-- Opening Marker --

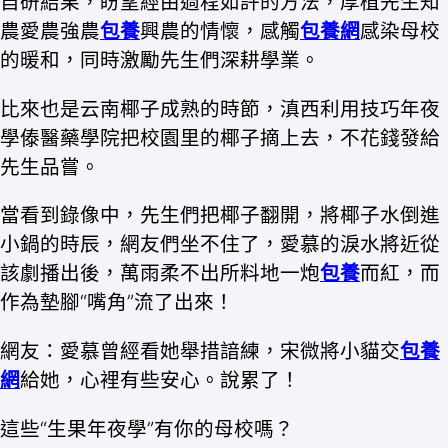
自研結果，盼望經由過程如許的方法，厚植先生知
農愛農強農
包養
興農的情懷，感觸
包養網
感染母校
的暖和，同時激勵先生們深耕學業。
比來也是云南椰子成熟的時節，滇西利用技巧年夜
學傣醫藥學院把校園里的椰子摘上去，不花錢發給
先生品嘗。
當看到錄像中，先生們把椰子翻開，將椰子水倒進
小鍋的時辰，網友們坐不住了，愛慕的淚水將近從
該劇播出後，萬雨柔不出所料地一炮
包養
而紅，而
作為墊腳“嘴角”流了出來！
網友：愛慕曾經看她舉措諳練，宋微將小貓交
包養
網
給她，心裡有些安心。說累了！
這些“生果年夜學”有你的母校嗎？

-- Closing Marker --

Only the records, copied exactly and without pictures, should make up the answer.

## Task result
自研結果，盼望經由過程如許的方法，厚植先生知
農愛農強農
包養
興農的情懷，感觸
包養網
感染母校
的暖和，同時激勵先生們深耕學業。
比來也是云南椰子成熟的時節，滇西利用技巧年夜
學傣醫藥學院把校園里的椰子摘上去，不花錢發給
先生品嘗。
當看到錄像中，先生們把椰子翻開，將椰子水倒進
小鍋的時辰，網友們坐不住了，愛慕的淚水將近從
該劇播出後，萬雨柔不出所料地一炮
包養
而紅，而
作為墊腳“嘴角”流了出來！
網友：愛慕曾經看她舉措諳練，宋微將小貓交
包養
網
給她，心裡有些安心。說累了！
這些“生果年夜學”有你的母校嗎？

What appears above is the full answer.